When you are a known quantity like an internal candidate, add to this the secret references, reading of your personnel file, and political infighting between managers. Stay charming to the Hiring Manager, and respectable to your own Manager, and just wait. An entire quarter is not at all unusual a Time-to-Hire. It is only appalling.

6 Treat it like a real interview, only better
Absolutely dress, prepare, and be on time as you would for a job interview. All the more reason for you to
develop a practice of looking like you are at work on any given day. In addition, use this valuable 1:1 time to ask real-life questions about the job and the company based on situations you both know.
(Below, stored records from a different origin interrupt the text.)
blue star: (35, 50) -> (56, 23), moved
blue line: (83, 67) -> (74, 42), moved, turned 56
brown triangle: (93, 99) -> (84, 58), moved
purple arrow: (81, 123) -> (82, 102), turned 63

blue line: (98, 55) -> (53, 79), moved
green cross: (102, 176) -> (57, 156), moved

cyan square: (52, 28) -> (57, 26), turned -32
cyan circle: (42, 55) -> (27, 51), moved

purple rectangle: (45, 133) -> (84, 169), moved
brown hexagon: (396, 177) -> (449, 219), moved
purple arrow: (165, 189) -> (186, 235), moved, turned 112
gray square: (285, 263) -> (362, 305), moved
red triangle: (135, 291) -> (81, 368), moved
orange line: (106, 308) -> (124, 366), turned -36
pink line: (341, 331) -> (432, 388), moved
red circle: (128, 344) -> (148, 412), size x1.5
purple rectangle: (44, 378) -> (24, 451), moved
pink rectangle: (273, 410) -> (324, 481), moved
Not as in, "So, Marcy quitting, huh? What was up with that?" More like, "I was interested in your Issues and Improvements segment at the last company meeting. I wonder why more managers don't take advantage of that forum." Or, "I think one example of what you're asking about is this year's sales conference that I coordinated with Special Events...." Practice digging more deeply too. This is a good time to throw back the "where do you see this department in 5 years" question.
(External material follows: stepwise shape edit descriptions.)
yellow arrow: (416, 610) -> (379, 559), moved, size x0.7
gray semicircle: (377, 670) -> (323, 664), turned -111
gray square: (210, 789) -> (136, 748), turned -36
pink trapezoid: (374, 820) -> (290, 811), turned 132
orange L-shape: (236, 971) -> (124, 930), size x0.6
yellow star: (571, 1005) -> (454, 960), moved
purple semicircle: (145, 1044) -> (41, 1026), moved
5 Make sure you're treated like a real candidate
This is part of knowing your rights. You have the right to the same number of interviews, with the same interviewers, in the same environment, as any other candidate. Don't let them tell you differently. Complain to your recruiter if you have to, making sure to keep it in an even impersonal tone.

4 Get it in Writing
Internal candidates get the short end of this stick at every turn. Insist on a real package -- job description, compensation, benefits, etc. Anything that was suggested verbally ought to be documented, especially talk of salary and departure dates.

3 Never negotiate your own transition
You can't win this. Your recruiter or HR rep should be the broker here. However badly you want to move, never start work on your next job while you are still in the current one. It's throwing time and money in the street, all of it yours.

2 Beware the Verbal/Written Warning
This is a dirty trick to pull, but it is one your Manager has at her fingertips. Not being "in good standing" can negate your transfer. If she has tried everything else and is determined to make you stay, she might resort to this. Have your best mates take you out for beers, call her every name in the book out of earshot. Do not drunk dial, say anything in email, or neglect to get your recruiter in this fight. Your manager has just taken money out of his pocket too. And he'll have something to say about that.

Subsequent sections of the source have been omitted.